* DATA SHOWN:

********************

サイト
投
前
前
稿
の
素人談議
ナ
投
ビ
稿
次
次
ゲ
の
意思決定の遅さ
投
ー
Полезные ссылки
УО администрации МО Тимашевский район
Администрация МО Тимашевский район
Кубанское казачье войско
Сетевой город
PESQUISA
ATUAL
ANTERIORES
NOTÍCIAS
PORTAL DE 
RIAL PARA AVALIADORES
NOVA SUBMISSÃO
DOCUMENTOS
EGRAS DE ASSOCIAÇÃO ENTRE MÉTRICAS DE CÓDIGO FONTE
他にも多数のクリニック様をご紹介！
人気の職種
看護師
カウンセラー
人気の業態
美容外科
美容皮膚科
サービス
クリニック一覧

********************

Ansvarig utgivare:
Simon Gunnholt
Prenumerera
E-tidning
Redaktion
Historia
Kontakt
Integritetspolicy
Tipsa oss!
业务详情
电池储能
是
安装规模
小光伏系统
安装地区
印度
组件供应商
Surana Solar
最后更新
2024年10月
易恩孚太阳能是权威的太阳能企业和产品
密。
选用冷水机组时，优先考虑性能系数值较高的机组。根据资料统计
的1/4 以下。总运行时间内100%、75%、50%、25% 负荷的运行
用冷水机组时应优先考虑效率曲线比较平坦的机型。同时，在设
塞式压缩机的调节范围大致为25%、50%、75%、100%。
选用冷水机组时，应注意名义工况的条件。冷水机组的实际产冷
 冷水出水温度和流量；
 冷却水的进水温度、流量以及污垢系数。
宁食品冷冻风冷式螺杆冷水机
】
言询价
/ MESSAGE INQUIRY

********************

Among the lines above, which ones hold the string "Тимашевский"? Show them.

* EXERCISE RESULT:
УО администрации МО Тимашевский район
Администрация МО Тимашевский район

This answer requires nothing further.